> Task to complete
Please retype the material beneath this task exactly, starting with its first line and finishing with the line containing "Completely facilitate revolutionary".

-*-

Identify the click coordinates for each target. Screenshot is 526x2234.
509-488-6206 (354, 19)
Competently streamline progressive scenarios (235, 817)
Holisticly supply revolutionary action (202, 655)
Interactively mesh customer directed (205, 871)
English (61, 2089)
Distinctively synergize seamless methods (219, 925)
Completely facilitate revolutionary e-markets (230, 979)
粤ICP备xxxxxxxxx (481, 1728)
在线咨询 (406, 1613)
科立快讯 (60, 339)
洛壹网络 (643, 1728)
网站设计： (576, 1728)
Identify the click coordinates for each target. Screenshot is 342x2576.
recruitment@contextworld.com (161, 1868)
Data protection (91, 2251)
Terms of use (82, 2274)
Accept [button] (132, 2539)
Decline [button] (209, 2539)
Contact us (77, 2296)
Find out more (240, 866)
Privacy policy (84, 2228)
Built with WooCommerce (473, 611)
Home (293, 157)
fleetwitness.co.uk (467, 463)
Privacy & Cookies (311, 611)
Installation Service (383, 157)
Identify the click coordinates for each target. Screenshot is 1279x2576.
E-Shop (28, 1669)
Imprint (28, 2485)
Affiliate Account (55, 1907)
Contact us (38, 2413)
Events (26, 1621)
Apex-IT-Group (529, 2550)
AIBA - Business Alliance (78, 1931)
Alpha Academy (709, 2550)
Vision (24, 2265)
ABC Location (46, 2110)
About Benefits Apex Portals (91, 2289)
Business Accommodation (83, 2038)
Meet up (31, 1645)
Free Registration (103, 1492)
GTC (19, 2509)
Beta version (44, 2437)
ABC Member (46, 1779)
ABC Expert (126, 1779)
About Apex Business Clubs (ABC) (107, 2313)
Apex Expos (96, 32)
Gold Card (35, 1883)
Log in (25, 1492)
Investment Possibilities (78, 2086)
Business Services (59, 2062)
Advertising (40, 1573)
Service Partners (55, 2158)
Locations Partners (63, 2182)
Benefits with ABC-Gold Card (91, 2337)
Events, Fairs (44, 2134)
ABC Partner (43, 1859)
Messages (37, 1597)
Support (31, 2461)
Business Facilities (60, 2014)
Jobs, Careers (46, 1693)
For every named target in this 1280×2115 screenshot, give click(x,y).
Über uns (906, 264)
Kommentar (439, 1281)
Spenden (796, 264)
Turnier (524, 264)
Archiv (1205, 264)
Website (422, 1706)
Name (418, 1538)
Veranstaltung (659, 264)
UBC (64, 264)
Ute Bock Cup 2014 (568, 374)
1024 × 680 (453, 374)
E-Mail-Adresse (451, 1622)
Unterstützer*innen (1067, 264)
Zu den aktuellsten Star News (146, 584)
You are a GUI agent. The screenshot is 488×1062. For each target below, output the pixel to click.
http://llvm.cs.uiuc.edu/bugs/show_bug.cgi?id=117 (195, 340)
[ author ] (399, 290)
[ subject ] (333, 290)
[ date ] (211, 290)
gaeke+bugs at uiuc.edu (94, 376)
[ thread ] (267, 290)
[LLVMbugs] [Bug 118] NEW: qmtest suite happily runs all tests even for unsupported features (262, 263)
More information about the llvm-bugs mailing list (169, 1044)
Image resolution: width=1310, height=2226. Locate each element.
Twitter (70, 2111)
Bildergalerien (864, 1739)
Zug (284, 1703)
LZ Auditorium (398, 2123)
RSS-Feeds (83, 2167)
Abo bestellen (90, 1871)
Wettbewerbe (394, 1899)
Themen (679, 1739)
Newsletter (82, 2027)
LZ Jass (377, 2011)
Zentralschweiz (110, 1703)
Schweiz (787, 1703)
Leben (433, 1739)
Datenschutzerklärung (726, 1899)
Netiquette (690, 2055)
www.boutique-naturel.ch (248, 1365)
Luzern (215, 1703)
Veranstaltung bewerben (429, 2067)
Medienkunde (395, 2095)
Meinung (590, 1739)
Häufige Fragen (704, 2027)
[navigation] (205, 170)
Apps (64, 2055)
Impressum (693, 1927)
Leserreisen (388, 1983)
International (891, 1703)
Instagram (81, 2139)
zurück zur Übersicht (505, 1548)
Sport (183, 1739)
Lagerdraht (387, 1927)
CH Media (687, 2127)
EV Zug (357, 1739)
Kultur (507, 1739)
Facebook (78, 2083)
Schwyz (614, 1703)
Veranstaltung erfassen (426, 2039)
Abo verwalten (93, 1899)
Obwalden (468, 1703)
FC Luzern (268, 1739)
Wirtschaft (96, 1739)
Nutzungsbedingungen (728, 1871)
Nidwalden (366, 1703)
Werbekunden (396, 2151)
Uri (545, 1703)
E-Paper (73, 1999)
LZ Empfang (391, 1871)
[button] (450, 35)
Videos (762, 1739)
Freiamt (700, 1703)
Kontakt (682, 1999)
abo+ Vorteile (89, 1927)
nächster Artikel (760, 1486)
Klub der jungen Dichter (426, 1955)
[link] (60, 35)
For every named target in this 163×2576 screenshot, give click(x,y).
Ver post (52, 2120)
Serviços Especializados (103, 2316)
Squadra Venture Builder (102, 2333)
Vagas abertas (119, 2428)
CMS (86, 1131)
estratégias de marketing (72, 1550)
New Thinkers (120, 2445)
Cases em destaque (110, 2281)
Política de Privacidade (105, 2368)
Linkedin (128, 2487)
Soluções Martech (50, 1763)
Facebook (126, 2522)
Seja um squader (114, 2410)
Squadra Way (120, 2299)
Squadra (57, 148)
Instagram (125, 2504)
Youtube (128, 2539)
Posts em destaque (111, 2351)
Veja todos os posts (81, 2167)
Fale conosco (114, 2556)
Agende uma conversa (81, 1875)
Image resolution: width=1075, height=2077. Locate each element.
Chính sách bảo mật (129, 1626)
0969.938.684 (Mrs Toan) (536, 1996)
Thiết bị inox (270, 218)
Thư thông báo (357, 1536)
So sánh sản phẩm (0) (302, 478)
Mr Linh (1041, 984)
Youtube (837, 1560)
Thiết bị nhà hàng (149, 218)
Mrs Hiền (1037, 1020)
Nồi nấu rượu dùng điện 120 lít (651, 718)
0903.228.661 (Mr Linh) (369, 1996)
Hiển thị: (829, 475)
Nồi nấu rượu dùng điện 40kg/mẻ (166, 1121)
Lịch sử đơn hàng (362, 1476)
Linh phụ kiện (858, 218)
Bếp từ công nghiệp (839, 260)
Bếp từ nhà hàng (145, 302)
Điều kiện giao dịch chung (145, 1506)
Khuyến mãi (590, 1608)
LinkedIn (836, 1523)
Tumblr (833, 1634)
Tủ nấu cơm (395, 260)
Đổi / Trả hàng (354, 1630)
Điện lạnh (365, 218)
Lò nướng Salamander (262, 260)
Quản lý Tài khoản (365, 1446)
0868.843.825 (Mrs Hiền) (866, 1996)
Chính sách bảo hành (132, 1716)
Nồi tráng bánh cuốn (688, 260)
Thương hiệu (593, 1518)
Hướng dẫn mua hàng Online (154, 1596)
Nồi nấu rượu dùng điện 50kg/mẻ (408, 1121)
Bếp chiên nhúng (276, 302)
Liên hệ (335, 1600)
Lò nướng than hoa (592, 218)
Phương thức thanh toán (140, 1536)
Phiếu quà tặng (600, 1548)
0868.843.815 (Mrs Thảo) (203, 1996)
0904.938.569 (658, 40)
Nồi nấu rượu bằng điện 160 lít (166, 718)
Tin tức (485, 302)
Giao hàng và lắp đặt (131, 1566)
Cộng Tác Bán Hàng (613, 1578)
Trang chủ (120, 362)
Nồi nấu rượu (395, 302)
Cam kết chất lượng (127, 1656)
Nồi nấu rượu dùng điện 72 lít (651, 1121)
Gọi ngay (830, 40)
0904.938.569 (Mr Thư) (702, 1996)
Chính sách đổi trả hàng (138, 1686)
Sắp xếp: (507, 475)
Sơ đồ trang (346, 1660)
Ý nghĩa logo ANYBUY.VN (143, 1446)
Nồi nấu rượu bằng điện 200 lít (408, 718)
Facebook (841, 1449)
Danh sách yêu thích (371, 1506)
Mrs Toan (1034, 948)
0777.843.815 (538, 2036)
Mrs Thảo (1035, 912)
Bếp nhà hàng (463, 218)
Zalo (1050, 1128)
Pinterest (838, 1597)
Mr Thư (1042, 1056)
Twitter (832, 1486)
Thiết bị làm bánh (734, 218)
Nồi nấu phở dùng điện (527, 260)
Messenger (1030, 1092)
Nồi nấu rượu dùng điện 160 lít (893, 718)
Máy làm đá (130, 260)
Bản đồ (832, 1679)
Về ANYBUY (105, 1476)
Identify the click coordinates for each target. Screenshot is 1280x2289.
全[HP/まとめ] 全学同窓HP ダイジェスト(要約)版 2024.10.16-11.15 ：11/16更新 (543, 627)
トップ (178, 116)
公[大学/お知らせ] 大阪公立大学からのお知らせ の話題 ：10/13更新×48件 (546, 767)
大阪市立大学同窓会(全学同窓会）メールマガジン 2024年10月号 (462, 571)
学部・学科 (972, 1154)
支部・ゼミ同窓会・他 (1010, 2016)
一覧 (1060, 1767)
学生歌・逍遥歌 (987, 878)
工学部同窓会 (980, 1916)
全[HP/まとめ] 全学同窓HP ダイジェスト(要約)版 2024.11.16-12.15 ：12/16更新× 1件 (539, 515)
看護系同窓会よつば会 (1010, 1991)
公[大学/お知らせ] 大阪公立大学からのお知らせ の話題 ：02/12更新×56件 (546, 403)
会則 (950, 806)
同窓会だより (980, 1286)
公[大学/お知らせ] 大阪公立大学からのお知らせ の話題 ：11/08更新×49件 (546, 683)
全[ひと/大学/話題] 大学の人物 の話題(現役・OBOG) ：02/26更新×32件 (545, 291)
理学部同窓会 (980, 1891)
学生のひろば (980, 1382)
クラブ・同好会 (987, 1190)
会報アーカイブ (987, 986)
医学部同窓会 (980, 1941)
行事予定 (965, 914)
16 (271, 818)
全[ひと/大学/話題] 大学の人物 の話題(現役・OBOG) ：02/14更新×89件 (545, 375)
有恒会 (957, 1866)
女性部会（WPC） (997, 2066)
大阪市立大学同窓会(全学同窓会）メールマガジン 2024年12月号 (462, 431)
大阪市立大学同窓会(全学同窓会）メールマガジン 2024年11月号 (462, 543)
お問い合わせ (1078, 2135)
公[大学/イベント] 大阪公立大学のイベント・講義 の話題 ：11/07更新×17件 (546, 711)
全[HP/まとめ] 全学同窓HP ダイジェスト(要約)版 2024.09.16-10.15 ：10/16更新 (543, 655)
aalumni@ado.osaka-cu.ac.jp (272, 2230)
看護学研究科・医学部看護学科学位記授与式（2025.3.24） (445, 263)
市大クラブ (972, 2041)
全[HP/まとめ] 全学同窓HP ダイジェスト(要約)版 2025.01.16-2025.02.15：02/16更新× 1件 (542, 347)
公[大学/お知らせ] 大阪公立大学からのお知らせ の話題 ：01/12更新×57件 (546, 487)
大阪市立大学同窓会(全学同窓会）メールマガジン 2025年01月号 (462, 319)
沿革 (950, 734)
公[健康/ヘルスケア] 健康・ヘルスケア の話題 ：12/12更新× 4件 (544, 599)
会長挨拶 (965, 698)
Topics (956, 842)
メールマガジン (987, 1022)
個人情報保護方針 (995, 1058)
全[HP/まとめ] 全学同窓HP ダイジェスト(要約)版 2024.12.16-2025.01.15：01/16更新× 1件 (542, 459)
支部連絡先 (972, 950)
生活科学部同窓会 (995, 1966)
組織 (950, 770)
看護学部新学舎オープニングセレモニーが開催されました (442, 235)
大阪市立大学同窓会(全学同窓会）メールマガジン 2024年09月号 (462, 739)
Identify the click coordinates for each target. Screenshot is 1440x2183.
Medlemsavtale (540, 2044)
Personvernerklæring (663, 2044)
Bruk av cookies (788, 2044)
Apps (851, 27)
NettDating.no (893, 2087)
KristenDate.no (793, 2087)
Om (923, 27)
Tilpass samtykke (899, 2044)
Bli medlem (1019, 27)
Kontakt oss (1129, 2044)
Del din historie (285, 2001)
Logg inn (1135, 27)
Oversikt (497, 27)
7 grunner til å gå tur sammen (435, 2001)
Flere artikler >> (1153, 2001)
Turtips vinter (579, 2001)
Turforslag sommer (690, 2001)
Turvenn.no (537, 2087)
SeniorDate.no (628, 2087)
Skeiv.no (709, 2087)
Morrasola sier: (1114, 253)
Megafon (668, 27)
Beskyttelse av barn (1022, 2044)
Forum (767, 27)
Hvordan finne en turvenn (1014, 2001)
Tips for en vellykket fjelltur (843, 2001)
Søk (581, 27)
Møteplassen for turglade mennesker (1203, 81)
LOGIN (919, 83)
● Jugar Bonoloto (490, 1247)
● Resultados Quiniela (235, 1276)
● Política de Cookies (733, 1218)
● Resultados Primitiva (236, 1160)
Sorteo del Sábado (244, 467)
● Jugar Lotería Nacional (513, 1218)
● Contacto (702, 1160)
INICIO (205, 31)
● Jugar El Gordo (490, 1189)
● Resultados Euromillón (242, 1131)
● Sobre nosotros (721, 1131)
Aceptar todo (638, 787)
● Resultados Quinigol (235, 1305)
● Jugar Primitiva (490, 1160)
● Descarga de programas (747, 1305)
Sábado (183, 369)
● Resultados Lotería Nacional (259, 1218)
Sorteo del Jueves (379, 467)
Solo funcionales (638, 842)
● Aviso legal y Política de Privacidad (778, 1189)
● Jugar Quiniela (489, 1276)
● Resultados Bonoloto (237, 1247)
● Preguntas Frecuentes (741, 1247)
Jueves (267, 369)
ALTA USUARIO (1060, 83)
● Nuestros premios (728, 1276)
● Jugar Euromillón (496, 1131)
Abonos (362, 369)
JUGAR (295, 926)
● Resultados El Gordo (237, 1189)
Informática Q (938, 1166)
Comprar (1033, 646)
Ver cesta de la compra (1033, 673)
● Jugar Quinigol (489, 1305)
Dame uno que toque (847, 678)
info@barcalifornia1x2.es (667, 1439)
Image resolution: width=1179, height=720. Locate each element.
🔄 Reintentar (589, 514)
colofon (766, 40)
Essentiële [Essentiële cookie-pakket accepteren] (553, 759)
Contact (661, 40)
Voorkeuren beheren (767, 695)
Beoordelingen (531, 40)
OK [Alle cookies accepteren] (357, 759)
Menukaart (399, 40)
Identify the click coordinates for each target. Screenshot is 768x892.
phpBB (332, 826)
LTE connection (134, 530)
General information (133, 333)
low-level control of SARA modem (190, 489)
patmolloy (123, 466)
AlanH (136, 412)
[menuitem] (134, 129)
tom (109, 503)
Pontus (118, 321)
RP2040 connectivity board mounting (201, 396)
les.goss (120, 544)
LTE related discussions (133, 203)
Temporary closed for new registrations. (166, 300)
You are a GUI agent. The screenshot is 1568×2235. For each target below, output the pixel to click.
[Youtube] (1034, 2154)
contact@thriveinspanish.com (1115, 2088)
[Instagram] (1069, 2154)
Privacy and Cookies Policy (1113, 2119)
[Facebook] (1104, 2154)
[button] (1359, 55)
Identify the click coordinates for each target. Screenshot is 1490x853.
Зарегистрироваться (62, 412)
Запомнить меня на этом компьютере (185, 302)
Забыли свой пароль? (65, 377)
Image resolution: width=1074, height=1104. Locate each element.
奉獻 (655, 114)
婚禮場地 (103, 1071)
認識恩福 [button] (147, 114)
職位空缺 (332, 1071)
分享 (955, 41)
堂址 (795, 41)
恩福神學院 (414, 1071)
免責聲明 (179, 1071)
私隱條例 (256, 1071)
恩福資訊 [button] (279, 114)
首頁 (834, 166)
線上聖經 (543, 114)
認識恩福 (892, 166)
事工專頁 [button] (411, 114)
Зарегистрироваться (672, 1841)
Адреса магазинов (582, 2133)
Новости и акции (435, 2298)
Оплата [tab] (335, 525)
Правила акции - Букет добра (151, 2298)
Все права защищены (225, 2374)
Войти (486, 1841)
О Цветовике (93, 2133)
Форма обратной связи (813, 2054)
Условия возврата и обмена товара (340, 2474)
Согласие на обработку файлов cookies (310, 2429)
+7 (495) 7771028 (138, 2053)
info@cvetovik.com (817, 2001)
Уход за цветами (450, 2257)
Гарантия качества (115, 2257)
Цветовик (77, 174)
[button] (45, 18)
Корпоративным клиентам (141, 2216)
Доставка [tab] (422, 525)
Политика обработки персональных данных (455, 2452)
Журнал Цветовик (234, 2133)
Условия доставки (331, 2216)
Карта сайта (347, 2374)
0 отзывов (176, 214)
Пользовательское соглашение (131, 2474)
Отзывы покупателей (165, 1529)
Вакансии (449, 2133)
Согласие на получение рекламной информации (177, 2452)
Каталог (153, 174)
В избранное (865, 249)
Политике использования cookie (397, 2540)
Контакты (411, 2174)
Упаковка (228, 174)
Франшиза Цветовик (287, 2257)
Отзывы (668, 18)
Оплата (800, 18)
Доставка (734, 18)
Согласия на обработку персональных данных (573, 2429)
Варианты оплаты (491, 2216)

-*-

> Result below
Identify the click coordinates for each target. Screenshot is 526x2234.
509-488-6206 (354, 19)
Competently streamline progressive scenarios (235, 817)
Holisticly supply revolutionary action (202, 655)
Interactively mesh customer directed (205, 871)
English (61, 2089)
Distinctively synergize seamless methods (219, 925)
Completely facilitate revolutionary e-markets (230, 979)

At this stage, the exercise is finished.